RBA ‘will not hesitate’ to hike rates despite heavy burden on big borrowers, says Michele Bullock
The warning comes despite RBA governor Michele Bullock’s revelation that as many as one in two borrowers who maxed out their home loans don’t have enough income to meet everyday expenses.
Reserve Bank governor Michele Bullock says she “will not hesitate” to hike rates again if there are signs the nation is losing the battle to tame inflation, despite revealing that as many as one in two borrowers who maxed out their home loans do not have enough income to meet everyday expenses.
Economists are warning that Wednesday morning’s consumer price report could pave the way for a 13th rate rise on Melbourne Cup day, and with eight in 10 voters saying cost of living issues are top of mind, Jim Chalmers said “we know that challenges coming at us from around the world will be felt most around the kitchen table”.

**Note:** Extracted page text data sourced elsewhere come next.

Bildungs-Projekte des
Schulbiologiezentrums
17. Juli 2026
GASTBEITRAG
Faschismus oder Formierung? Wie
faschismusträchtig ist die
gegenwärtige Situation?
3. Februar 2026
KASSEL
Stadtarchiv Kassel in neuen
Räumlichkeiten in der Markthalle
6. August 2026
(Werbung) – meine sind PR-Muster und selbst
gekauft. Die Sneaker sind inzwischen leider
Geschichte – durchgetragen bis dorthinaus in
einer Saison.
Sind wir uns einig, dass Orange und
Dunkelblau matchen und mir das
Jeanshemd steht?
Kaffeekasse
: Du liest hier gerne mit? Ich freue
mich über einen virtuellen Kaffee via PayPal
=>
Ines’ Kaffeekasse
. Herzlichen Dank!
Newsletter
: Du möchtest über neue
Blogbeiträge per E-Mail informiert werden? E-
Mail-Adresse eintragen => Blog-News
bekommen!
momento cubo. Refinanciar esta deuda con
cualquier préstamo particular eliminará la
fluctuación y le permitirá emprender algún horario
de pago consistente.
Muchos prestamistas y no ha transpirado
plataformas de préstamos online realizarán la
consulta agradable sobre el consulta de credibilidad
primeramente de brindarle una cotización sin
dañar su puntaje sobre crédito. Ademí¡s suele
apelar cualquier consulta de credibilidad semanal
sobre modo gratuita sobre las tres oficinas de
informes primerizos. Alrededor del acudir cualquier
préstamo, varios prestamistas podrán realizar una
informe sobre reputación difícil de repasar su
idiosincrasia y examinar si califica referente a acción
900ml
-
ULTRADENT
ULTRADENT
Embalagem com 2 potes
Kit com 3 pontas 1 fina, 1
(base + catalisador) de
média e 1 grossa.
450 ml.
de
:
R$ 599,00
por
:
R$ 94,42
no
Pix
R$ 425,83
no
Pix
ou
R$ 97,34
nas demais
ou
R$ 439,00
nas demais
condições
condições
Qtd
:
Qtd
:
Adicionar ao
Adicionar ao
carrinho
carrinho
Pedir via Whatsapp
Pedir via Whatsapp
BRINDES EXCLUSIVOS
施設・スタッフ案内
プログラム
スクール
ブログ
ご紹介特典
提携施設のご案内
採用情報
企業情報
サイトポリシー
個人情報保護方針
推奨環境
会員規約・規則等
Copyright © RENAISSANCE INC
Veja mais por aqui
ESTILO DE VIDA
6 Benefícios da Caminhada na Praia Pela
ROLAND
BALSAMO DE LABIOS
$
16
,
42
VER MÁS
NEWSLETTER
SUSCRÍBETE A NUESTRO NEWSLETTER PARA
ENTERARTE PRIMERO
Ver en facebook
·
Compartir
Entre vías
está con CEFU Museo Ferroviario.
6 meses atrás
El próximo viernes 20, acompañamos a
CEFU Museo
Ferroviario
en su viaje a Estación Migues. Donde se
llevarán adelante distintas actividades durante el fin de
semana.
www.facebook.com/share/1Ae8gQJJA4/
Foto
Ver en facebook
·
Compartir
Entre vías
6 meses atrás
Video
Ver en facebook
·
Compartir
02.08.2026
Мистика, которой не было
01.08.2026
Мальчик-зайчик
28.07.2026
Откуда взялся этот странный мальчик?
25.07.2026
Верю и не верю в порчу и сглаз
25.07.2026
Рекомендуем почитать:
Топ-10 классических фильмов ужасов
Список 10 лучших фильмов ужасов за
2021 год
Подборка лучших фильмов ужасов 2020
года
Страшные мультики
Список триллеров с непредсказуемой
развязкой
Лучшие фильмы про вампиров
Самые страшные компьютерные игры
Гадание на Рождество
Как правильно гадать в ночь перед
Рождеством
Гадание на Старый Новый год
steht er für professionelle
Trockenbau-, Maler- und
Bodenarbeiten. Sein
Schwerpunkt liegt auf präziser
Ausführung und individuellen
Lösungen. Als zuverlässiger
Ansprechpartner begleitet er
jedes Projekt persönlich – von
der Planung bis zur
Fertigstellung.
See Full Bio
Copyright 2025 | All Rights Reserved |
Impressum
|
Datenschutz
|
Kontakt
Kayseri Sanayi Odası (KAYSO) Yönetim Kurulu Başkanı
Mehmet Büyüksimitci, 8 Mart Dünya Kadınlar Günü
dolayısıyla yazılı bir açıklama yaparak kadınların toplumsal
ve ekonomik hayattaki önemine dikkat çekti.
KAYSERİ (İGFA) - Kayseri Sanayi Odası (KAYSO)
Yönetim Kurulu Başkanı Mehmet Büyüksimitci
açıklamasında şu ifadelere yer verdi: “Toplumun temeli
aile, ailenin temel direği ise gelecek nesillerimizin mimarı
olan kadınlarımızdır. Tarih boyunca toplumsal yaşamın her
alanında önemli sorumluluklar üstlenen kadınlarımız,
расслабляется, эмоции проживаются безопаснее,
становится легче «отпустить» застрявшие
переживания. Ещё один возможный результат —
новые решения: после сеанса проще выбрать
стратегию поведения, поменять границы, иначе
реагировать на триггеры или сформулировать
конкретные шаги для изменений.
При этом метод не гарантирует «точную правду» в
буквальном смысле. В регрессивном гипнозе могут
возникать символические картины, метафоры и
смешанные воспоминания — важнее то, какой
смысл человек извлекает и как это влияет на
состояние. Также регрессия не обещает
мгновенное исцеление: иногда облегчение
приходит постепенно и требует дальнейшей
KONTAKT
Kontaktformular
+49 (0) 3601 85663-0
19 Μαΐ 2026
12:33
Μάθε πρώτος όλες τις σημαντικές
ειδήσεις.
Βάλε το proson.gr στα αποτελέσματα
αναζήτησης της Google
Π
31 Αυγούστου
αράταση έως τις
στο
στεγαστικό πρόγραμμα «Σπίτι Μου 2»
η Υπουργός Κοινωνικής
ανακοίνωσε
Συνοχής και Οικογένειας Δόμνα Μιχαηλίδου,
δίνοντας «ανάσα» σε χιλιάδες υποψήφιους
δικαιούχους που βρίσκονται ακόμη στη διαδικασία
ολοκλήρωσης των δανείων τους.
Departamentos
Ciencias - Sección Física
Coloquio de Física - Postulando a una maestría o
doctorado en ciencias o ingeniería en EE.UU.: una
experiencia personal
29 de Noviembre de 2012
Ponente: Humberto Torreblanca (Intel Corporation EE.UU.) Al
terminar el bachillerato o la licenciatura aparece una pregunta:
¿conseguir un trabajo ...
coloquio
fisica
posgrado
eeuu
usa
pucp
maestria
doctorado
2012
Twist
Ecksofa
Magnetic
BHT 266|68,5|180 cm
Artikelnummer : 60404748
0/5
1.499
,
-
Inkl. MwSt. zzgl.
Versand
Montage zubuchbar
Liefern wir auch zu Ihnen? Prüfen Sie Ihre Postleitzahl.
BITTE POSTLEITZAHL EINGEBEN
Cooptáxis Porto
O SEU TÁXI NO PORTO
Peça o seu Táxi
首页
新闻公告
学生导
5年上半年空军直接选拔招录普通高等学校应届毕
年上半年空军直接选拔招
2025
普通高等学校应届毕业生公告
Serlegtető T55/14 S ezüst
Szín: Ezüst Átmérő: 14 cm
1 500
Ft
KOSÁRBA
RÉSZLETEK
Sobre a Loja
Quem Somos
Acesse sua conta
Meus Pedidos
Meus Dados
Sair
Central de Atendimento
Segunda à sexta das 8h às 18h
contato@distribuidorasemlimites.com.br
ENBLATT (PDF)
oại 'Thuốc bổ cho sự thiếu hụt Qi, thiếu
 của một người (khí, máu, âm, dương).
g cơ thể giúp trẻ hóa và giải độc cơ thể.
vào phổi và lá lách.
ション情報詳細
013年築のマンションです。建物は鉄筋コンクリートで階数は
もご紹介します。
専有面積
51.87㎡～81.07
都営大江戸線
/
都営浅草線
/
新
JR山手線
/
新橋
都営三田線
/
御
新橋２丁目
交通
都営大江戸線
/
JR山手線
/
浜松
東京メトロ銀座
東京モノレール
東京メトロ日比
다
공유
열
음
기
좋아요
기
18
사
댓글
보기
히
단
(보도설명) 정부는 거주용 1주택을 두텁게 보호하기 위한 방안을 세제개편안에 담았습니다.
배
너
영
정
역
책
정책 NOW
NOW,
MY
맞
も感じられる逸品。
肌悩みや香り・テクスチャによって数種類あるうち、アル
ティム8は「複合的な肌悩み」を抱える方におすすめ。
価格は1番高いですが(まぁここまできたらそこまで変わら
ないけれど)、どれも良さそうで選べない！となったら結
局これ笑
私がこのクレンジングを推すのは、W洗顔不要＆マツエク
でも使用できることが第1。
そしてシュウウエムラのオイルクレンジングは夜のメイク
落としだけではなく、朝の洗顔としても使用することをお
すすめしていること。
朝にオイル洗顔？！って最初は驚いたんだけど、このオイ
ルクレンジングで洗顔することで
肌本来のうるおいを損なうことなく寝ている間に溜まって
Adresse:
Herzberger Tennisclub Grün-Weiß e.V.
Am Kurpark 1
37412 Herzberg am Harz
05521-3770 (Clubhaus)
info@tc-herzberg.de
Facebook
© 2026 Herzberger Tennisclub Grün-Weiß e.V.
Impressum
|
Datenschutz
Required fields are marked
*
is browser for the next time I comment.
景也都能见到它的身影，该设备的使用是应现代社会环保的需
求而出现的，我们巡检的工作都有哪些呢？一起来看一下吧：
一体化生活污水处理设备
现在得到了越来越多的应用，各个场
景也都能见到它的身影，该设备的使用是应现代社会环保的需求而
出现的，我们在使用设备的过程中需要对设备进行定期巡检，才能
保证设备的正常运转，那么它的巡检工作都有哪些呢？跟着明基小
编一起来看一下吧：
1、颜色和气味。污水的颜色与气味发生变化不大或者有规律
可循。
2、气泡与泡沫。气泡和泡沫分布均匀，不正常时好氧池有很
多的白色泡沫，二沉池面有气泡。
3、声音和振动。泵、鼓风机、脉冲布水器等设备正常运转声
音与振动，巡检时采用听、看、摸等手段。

Writing in The Australian, the Treasurer said that “today’s consumer price index figures will be another reminder of the unpredictability of the global economic environment, and the persistence of our inflation challenge”.
“With global uncertainty from the slowdown in the Chinese economy, the war in Ukraine, conflict in the Middle East and the risk of higher fuel prices from global market dynamics, the next 12 months will bring challenges,” Dr Chalmers said.
“Inflation will remain higher than we’d like for longer than we’d like, both globally and here at home, and there will be some volatility in the months and quarters ahead,” he said.
“But thanks to the foundations we’ve laid in the last 12 months, we face the next 12 months from a position of relative strength with record jobs growth for a new government, historically low unemployment and with bigger buffers in the budget.”
For a family with a $750,000 mortgage, another rate rise would mean they could be paying $1800 more a month on interest repayments than before the RBA began hiking in May last year, or nearly $22,000 a year.
Ms Bullock said previous research showed that 5 per cent of all households with variable rate mortgages were spending more on the bare essentials and loan repayments than they were receiving in income.
“But this rises to about 25 per cent for highly leveraged borrowers – those with loans amounting to at least four times their income,” Ms Bullock said in a speech on Tuesday evening at an event organised by CBA, the country’s biggest retail bank.
But for this “small group of highly leveraged borrowers … using a broader measure of essential expenses, these figures rise to about 15 per cent for all borrowers and about 50 per cent for highly leveraged borrowers,” her speech noted.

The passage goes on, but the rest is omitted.